● **DIRECTIONS FOR THIS TASK**: Skip every picture while you write out the records below, from the first line through the one that contains "pega na próxima fase o Barcelona", both ends kept.
BEGIN
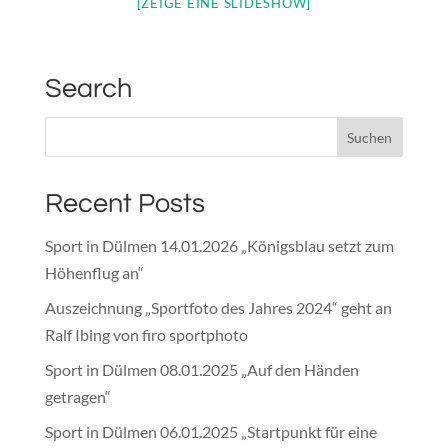
[ZEIGE EINE SLIDESHOW]
Search
Recent Posts
Sport in Dülmen 14.01.2026 „Königsblau setzt zum
Höhenflug an“
Auszeichnung „Sportfoto des Jahres 2024“ geht an
Ralf Ibing von firo sportphoto
Sport in Dülmen 08.01.2025 „Auf den Händen
getragen“
Sport in Dülmen 06.01.2025 „Startpunkt für eine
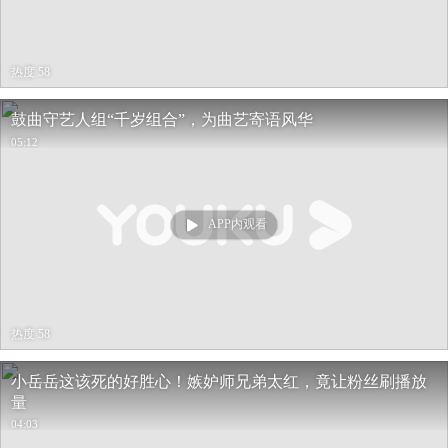
热度 58
鼓曲守艺人组“千岁组合”，为曲艺寄语风华
05:12
APP内观看
热度 58
小岳岳这该死的好胜心！嫉妒师兄弟太红，竟让粉丝刷播放
量
04:03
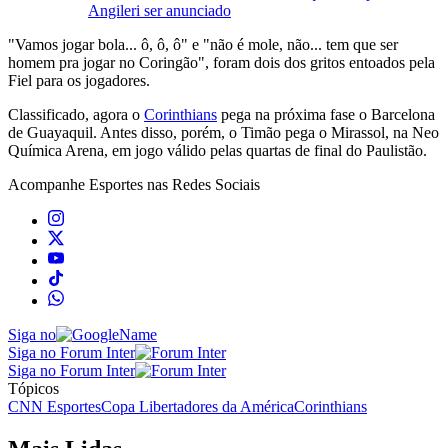
Angileri ser anunciado
"Vamos jogar bola... ô, ô, ô" e "não é mole, não... tem que ser
homem pra jogar no Coringão", foram dois dos gritos entoados pela
Fiel para os jogadores.
Classificado, agora o
Corinthians
pega na próxima fase o Barcelona
de Guayaquil. Antes disso, porém, o Timão pega o Mirassol, na Neo
Química Arena, em jogo válido pelas quartas de final do Paulistão.
Acompanhe
Esportes
nas Redes Sociais
Siga no
Siga no Forum Inter
Siga no Forum Inter
Tópicos
CNN Esportes
Copa Libertadores da América
Corinthians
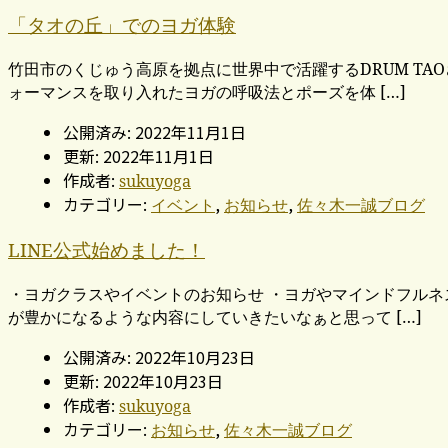
「タオの丘」でのヨガ体験
竹田市のくじゅう高原を拠点に世界中で活躍するDRUM T
ォーマンスを取り入れたヨガの呼吸法とポーズを体 […]
公開済み: 2022年11月1日
更新: 2022年11月1日
作成者:
sukuyoga
カテゴリー:
,
,
イベント
お知らせ
佐々木一誠ブログ
LINE公式始めました！
・ヨガクラスやイベントのお知らせ ・ヨガやマインドフルネ
が豊かになるような内容にしていきたいなぁと思って […]
公開済み: 2022年10月23日
更新: 2022年10月23日
作成者:
sukuyoga
カテゴリー:
,
お知らせ
佐々木一誠ブログ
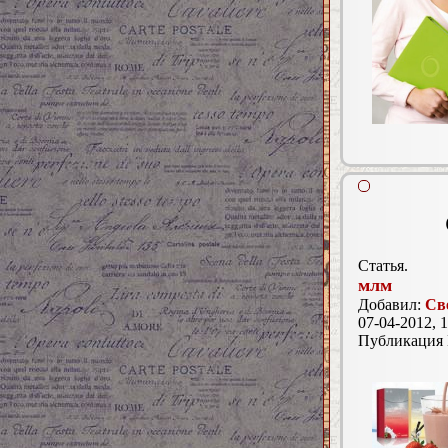
Статья.
млм
Добавил:
Св
07-04-2012, 1
Публикация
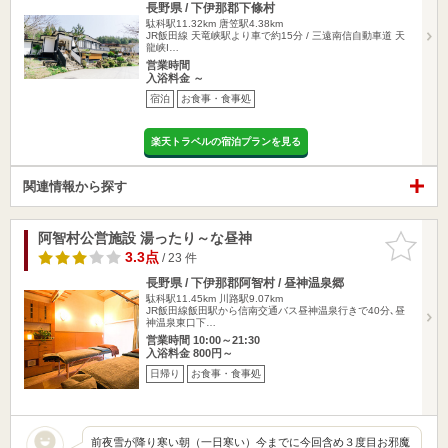
長野県 / 下伊那郡下條村
駄科駅11.32km
唐笠駅4.38km
JR飯田線 天竜峡駅より車で約15分 / 三遠南信自動車道 天
龍峡I…
営業時間
入浴料金 ～
宿泊
お食事・食事処
楽天トラベルの宿泊プランを見る
関連情報から探す
阿智村公営施設 湯ったり～な昼神
お気に入
りに追加
3.3点
/ 23 件
長野県 / 下伊那郡阿智村 / 昼神温泉郷
駄科駅11.45km
川路駅9.07km
JR飯田線飯田駅から信南交通バス昼神温泉行きで40分､昼
神温泉東口下…
営業時間 10:00～21:30
入浴料金 800円～
日帰り
お食事・食事処
前夜雪が降り寒い朝（一日寒い）今までに今回含め３度目お邪魔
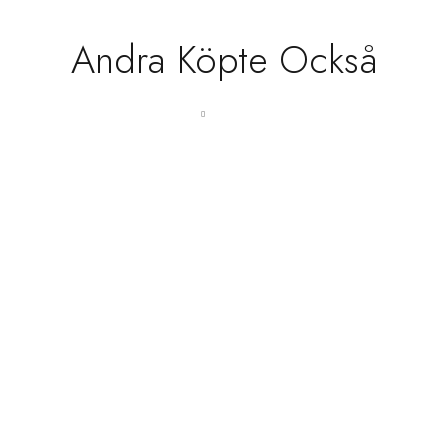
Andra Köpte Också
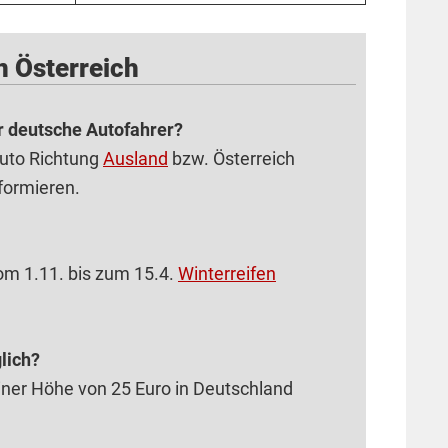
n Österreich
ür deutsche Autofahrer?
 Auto Richtung
Ausland
bzw. Österreich
formieren.
om 1.11. bis zum 15.4.
Winterreifen
lich?
einer Höhe von 25 Euro in Deutschland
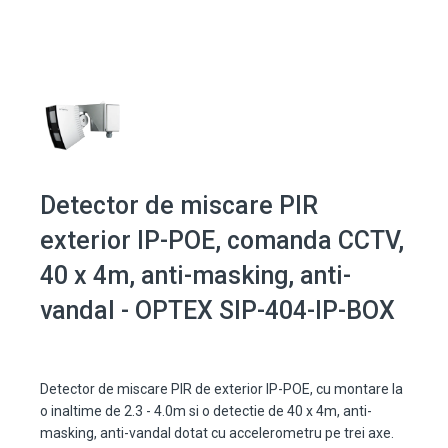
Detector de miscare PIR
exterior IP-POE, comanda CCTV,
40 x 4m, anti-masking, anti-
vandal - OPTEX SIP-404-IP-BOX
Detector de miscare PIR de exterior IP-POE, cu montare la
o inaltime de 2.3 - 4.0m si o detectie de 40 x 4m, anti-
masking, anti-vandal dotat cu accelerometru pe trei axe.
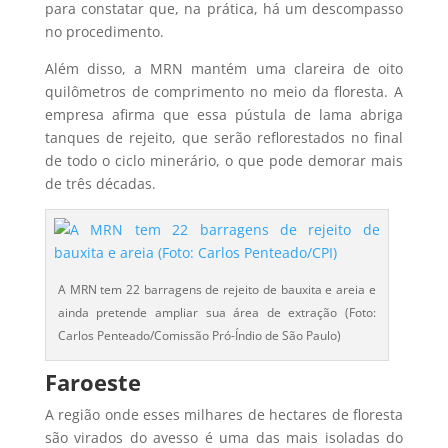
para constatar que, na prática, há um descompasso
no procedimento.
Além disso, a MRN mantém uma clareira de oito
quilômetros de comprimento no meio da floresta. A
empresa afirma que essa pústula de lama abriga
tanques de rejeito, que serão reflorestados no final
de todo o ciclo minerário, o que pode demorar mais
de três décadas.
A MRN tem 22 barragens de rejeito de bauxita e areia e
ainda pretende ampliar sua área de extração (Foto:
Carlos Penteado/Comissão Pró-Índio de São Paulo)
Faroeste
A região onde esses milhares de hectares de floresta
são virados do avesso é uma das mais isoladas do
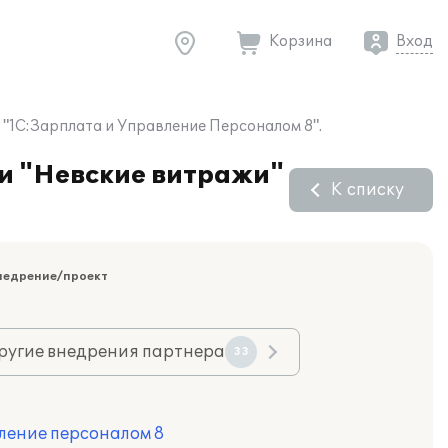
Корзина
Вход
"1С:Зарплата и Управление Персоналом 8".
и "Невские витражи"
К списку
недрение/проект
ругие внедрения партнера
33
ление персоналом 8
END
● **RESULT OF THIS TASK**:
[ZEIGE EINE SLIDESHOW]
Search
Recent Posts
Sport in Dülmen 14.01.2026 „Königsblau setzt zum
Höhenflug an“
Auszeichnung „Sportfoto des Jahres 2024“ geht an
Ralf Ibing von firo sportphoto
Sport in Dülmen 08.01.2025 „Auf den Händen
getragen“
Sport in Dülmen 06.01.2025 „Startpunkt für eine
热度 58
鼓曲守艺人组“千岁组合”，为曲艺寄语风华
05:12
APP内观看
热度 58
小岳岳这该死的好胜心！嫉妒师兄弟太红，竟让粉丝刷播放
量
04:03
Angileri ser anunciado
"Vamos jogar bola... ô, ô, ô" e "não é mole, não... tem que ser
homem pra jogar no Coringão", foram dois dos gritos entoados pela
Fiel para os jogadores.
Classificado, agora o
Corinthians
pega na próxima fase o Barcelona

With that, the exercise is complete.